Volviendo al caso argentino resultan destacables otros procesos que se conjugaron en las primeras décadas del siglo XX y trasformaron la escena y el marco de posibilidades en que los intelectuales pretendían actuar. La modernización del campo cultural, promovida por la llegada de nuevas tecnologías y el proceso de masificación de la cultura (Sarlo, 1989; Saítta, 1998; Montaldo, 2016), ayudó a conformar un mercado y un público amplio en condiciones de consumir diferentes productos culturales destinados al ocio. Esto permitió que escritores y periodistas de procedencias disímiles pudiesen vivir a cuenta del éxito comercial de sus escritos y prescindir de diferentes formas de mecenazgo frecuentes en épocas previas.
Aunque en principio este proceso siguió una lógica comercial cuyo resultado fue la conformación de un mercado de bienes simbólicos (Montaldo, 2016), lo cierto es que las nuevas posibilidades que brindaba la modernización cultural fueron aprovechadas por distintas fuerzas políticas y culturales para encarar proyectos de difusión vinculados a la literatura, la historia y la ciencia. Estas apuestas, de claros tintes pedagogizantes, se dirigían a un público lector que era el resultado de las intensas campañas de alfabetización encaradas en las décadas previas. Al analizar la proliferación de bibliotecas populares y libros baratos en el período de entreguerras, Gutiérrez y Romero (2007) destacan que: “detrás de esto nos ha parecido ver una propuesta cultural sistemática, cuyos agentes pertenecían a la parte más moderada de la contestación política e intelectual” (p. 14).
Estos procesos que en un breve período de tiempo transformaron y complejizaron el escenario local donde se desarrollaban las prácticas e intervenciones de los intelectuales convergieron, en la década de 1930, hacia una marcada radicalización política de figuras del mundo de las ideas que ostentaban recorridos sumamente diversos. Por un lado, un importante grupo de escritores que se había identificado con proclamas de carácter popular o proletario se volcó a la activa reivindicación de la Revolución Rusa y propició un acercamiento –en absoluto exento de tensiones- con el comunismo argentino. Según Sylvia Saítta (2001), como resultado de estas inquietudes: “se actualizó y se reformuló la discusión acerca del rol de intelectual, la función del arte, las relaciones entre arte y sociedad, o literatura y revolución” (p. 394).
Por otro lado, y en simultáneo, un grupo importante de universitarios ligados al movimiento de la reforma hizo su primera participación en la política formal al sumarse a las filas del socialismo argentino (Graciano, 2008). Si bien, hacia estos años, el Partido Socialista estaba lejos de reivindicar un modelo revolucionario, para estos intelectuales el ingreso a la política partidaria suponía un paso importante con relación a la autonomía y prescindencia que habían manifestado con respecto a la década anterior.
En este contexto se insertó la participación de Anderson Imbert en la política cultural del socialismo.
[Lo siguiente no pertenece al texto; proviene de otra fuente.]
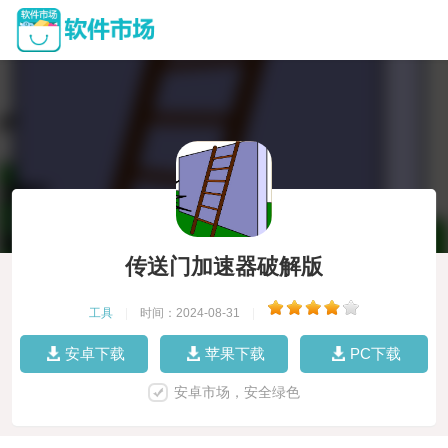
传送门加速器破解版
工具
|
时间：2024-08-31
|
安卓下载
苹果下载
PC下载
安卓市场，安全绿色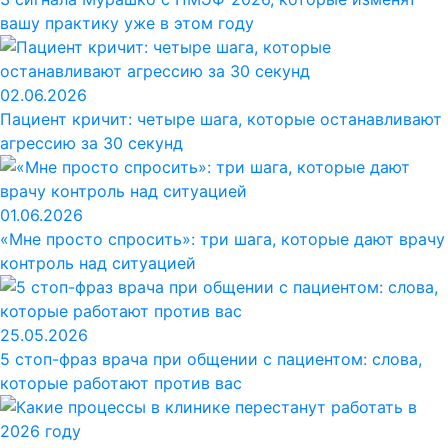
вашу практику уже в этом году
02.06.2026
Пациент кричит: четыре шага, которые останавливают
агрессию за 30 секунд
01.06.2026
«Мне просто спросить»: три шага, которые дают врачу
контроль над ситуацией
25.05.2026
5 стоп-фраз врача при общении с пациентом: слова,
которые работают против вас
Si bien el carácter reformista del partido estaba consolidado hacía años, orientación que Anderson Imbert compartía plenamente, las preguntas que se hicieron los intelectuales de izquierda acerca del rol del intelectual, la función del arte y las relaciones entre arte y sociedad tuvieron una presencia central en las intervenciones que el escritor realizaba en la página literaria de La Vanguardia. Aunque el carácter autónomo que el socialismo otorgaba a la cultura le brindaba un margen amplio para desarrollar sus inquietudes particulares, lo cierto es que la intención de dotar al escritor y a la literatura de una función social y ubicar claramente su lugar dentro de los procesos políticos y culturales llevaría al autor a entrar en tensión con esa autonomía, sin que esto supusiera el arribo a una solución definitiva.
3. Variaciones
En 1928, unos pocos años antes que la persecución desatada por el gobierno de Uriburu en las universidades llevara a numerosos intelectuales reformistas a buscar refugio en las filas del socialismo, se afilió al Partido Socialista el joven Anderson Imbert. Aún siendo estudiante, rápidamente ocupó lugares claves en los proyectos editoriales con los que dicha fuerza buscaba propagar su doctrina y, a la vez, competir por el tiempo de ocio de los trabajadores con publicaciones de índole comercial. Es por esta razón que, sobre todo, en el caso del periódico La Vanguardia, los esfuerzos editoriales del socialismo asumieron un estilo similar al de los diarios de interés general que habían renovado el mercado de publicaciones periódicas (Buonuome, 2016).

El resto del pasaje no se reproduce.